池糖まで下ると一旦は穏やかな道になりますが、池糖を過ぎればまた同じような状況の再現。しかも今度は延々と続きます。一歩一歩ごとの足の置き場には常に非常に神経を使わされて、どんどん精神的に疲弊していきます。また所々では岩っぽくなったり段差が大きくなったりして、そのたびにも足運びを悩まされます。
ゆっくり下ればその分だけ楽に歩けることは分かっていますが、それでは16:40発のバスに間に合うかが微妙になってしまい、ある程度のペースは保ちたいのでそうも言っていられません。万が一滑ったとしてもササ原を落ちていくだけなので、大きな怪我はしないかもしれませんが、でも場所によってはかなりの角度で切れ落ちている斜面もあり、タダでは済まないかもしれないので、やはり慎重さを欠く訳にはいきません。
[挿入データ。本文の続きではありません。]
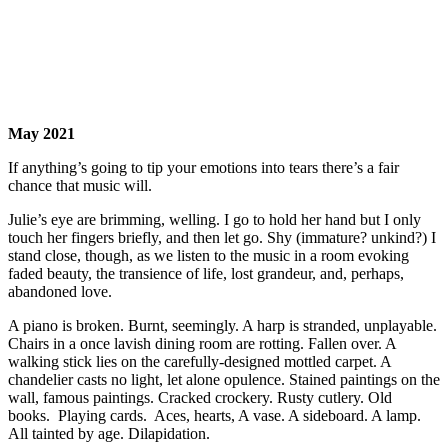
May 2021
If anything’s going to tip your emotions into tears there’s a fair
chance that music will.
Julie’s eye are brimming, welling. I go to hold her hand but I only
touch her fingers briefly, and then let go. Shy (immature? unkind?) I
stand close, though, as we listen to the music in a room evoking
faded beauty, the transience of life, lost grandeur, and, perhaps,
abandoned love.
A piano is broken. Burnt, seemingly. A harp is stranded, unplayable.
Chairs in a once lavish dining room are rotting. Fallen over. A
walking stick lies on the carefully-designed mottled carpet. A
chandelier casts no light, let alone opulence. Stained paintings on the
wall, famous paintings. Cracked crockery. Rusty cutlery. Old
books. Playing cards. Aces, hearts, A vase. A sideboard. A lamp.
All tainted by age. Dilapidation.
滑りやすい急坂続きに嫌気が差してきた頃、登ってくる単独行の男性とすれ違いました(結果的に、平標山から土樽駅までの間で見かけた唯一の登山者でした)。今日はもう誰とも会わないものと思い込んでいたので、この出会いは貴重です。すれ違う際に少しお引き止めして、この先の道の様子を詳しく聞かせて頂きました。
いつまで続くかと思っていたこのササ原が間もなく終わると聞いて、1度はホッとしましたが、その先も滑りやすい状況は変わらないらしいです。ただ、最も気になっていた徒渉点は、水量が少なくて問題ないとのこと。渡れなければ最悪の場合には引き返す必要が出てくることすらあるわけで、これを聞いててどれだけ安心できたことか。
男性の話の通り、すれ違ったすぐ先でようやくササ原を抜けて、そこでひと息つける格好となりました。道は小さな登り返しを絡めつつ、細い尾根の西側を巻いて進むようになります。所々に倒木があって乗り越えていきますが、それが煩わしく感じるほどではありません。尾根上を通過しなかったのでピークを踏んではいませんが、この付近が矢場ノ頭だったのでしょう。
そして矢場ノ頭付近を抜けると、またしても急降下が始まりました。既に樹林帯に入って土の道に変わっているので、もし路面が乾いていれば、特に難しいことはなかったかもしれません。
しかし乾きにくい北斜面ということもあってか、どこまでも湿った道が続いていきます。しかもその上には濡れた落ち葉が降り積もって、さらに滑りを良くしているという悪条件。
足の置き場を選びに選び、木の幹に掴まって身体を支えながらで、やっと通過できるような箇所も少なくありませんでした。
振り返れば平標山からほとんどずっと緊張を強いられっ放しで、気を抜ける箇所がほとんどない中、かなりの所までは無難に降りてきていました。
それでも滑りやすい路面の急降下ばかりで構成された1000mもの下りは、足にかかる負担も半端ではなく、次第に足の踏ん張りが効かなくなってきて、ついに1度派手に尻餅をついてしまいます。しかし、これだけの悪路続きで1度しか転ばなかったのは、上々ではなかったでしょうか。
神経を遣う長い下りの果てに、精神的にボロボロになってきた頃、やっと沢音が聞こえ始めます。でもしかし、ようやく終わりが近づいたと思ってからも、実際に沢に降りるまではまだまだ結構長くて、もう最後は泣きが入りそうでした。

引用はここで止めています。